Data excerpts
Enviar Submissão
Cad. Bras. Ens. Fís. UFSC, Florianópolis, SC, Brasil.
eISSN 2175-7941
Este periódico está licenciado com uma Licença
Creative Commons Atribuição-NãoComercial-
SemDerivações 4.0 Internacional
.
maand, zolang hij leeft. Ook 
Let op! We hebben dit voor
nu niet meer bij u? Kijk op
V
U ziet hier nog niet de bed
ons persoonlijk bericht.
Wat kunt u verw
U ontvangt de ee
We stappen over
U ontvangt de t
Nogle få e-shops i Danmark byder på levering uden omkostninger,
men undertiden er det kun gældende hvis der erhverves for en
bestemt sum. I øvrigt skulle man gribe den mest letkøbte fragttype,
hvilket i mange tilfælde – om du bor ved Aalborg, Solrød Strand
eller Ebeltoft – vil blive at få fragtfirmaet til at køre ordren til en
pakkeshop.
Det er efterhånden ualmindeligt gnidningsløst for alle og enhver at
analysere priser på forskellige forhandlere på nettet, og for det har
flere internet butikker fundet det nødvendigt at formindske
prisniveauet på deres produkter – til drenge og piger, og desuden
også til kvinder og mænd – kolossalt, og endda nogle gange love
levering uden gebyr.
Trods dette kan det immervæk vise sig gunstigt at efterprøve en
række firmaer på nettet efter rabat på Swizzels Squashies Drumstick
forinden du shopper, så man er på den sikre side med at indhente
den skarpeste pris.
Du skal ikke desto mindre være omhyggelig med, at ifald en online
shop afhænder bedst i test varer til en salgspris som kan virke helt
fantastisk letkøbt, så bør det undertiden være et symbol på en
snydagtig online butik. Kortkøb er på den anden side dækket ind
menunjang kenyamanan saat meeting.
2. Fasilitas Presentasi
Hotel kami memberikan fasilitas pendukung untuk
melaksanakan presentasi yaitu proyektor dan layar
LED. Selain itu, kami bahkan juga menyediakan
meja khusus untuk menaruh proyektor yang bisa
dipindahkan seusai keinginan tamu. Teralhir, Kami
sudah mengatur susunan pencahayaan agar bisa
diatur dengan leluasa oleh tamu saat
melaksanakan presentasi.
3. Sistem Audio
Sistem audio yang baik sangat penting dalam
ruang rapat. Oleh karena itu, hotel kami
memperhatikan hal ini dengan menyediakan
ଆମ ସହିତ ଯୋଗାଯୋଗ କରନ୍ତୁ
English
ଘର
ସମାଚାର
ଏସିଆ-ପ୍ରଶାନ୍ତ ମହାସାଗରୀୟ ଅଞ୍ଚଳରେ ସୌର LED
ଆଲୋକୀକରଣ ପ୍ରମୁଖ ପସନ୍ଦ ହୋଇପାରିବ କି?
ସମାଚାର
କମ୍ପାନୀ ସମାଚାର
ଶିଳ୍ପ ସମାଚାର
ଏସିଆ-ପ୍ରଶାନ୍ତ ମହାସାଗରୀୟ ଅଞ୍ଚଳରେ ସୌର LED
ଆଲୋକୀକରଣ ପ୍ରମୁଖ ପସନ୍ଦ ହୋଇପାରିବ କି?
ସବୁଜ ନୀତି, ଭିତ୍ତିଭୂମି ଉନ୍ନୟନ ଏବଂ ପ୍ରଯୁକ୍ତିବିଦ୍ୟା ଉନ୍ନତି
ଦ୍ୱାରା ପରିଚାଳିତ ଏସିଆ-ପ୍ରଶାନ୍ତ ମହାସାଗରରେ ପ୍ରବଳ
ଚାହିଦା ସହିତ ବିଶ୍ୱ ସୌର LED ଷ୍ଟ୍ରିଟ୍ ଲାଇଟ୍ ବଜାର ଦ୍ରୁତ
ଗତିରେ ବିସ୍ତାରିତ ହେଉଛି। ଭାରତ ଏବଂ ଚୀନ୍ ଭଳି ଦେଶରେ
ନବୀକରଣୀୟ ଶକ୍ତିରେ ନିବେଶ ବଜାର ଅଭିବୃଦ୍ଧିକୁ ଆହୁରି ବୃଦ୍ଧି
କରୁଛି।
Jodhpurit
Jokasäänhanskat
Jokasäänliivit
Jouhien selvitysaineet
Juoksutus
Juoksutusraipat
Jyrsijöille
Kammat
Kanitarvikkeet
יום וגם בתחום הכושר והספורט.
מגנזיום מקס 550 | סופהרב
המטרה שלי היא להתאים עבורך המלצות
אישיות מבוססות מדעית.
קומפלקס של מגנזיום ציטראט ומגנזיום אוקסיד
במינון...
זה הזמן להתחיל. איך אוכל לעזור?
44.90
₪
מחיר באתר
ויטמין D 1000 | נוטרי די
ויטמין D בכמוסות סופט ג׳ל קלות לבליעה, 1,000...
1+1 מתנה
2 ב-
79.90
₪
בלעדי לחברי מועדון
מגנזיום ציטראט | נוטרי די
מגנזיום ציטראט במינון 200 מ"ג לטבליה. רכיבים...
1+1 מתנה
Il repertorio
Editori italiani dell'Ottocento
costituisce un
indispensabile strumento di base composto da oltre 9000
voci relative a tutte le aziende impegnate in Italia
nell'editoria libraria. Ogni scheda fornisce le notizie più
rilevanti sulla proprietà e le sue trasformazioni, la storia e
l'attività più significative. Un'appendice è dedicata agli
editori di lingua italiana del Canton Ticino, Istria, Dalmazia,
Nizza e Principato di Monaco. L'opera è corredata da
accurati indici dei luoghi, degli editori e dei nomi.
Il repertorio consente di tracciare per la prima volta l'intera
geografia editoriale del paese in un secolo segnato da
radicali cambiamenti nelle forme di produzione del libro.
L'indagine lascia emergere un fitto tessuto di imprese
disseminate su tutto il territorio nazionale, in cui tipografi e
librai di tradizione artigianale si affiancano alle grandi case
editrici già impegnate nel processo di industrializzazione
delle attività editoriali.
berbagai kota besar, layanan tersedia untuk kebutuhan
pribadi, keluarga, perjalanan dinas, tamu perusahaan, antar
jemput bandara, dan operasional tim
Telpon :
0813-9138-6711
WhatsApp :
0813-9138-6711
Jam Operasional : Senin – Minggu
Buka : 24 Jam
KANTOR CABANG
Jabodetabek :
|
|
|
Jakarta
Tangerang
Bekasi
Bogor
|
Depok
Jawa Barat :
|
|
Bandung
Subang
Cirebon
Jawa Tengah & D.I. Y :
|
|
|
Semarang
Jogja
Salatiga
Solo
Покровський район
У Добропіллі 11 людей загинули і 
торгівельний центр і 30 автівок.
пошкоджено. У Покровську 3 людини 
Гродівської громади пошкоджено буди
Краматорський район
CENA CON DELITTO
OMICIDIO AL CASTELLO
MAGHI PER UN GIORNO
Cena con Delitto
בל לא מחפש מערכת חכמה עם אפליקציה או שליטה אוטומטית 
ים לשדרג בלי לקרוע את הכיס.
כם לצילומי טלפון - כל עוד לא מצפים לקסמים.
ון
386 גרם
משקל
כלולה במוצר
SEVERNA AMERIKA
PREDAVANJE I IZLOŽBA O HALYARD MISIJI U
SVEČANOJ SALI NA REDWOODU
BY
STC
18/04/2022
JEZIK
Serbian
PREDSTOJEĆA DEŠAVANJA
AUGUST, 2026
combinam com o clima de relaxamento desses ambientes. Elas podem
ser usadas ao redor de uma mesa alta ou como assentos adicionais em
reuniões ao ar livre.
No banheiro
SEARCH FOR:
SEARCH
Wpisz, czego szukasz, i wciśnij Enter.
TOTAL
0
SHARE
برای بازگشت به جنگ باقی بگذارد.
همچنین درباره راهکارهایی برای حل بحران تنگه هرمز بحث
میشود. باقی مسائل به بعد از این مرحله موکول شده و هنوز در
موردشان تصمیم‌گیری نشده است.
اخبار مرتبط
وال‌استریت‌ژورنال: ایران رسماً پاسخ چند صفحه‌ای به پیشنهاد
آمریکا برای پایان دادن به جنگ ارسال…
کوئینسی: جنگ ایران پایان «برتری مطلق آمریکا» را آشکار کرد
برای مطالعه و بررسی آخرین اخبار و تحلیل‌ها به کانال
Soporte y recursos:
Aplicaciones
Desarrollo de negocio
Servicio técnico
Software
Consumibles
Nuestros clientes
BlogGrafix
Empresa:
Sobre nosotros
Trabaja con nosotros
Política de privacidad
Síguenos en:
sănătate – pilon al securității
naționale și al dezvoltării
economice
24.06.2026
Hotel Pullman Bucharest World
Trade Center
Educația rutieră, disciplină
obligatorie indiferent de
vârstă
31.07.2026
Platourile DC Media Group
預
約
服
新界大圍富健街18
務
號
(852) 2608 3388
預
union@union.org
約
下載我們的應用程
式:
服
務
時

Work order. Please print exactly what appears from the first line of the data through the line with "Nogle få e-shops", including both of those lines and nothing past them.

Answer below.
Enviar Submissão
Cad. Bras. Ens. Fís. UFSC, Florianópolis, SC, Brasil.
eISSN 2175-7941
Este periódico está licenciado com uma Licença
Creative Commons Atribuição-NãoComercial-
SemDerivações 4.0 Internacional
.
maand, zolang hij leeft. Ook 
Let op! We hebben dit voor
nu niet meer bij u? Kijk op
V
U ziet hier nog niet de bed
ons persoonlijk bericht.
Wat kunt u verw
U ontvangt de ee
We stappen over
U ontvangt de t
Nogle få e-shops i Danmark byder på levering uden omkostninger,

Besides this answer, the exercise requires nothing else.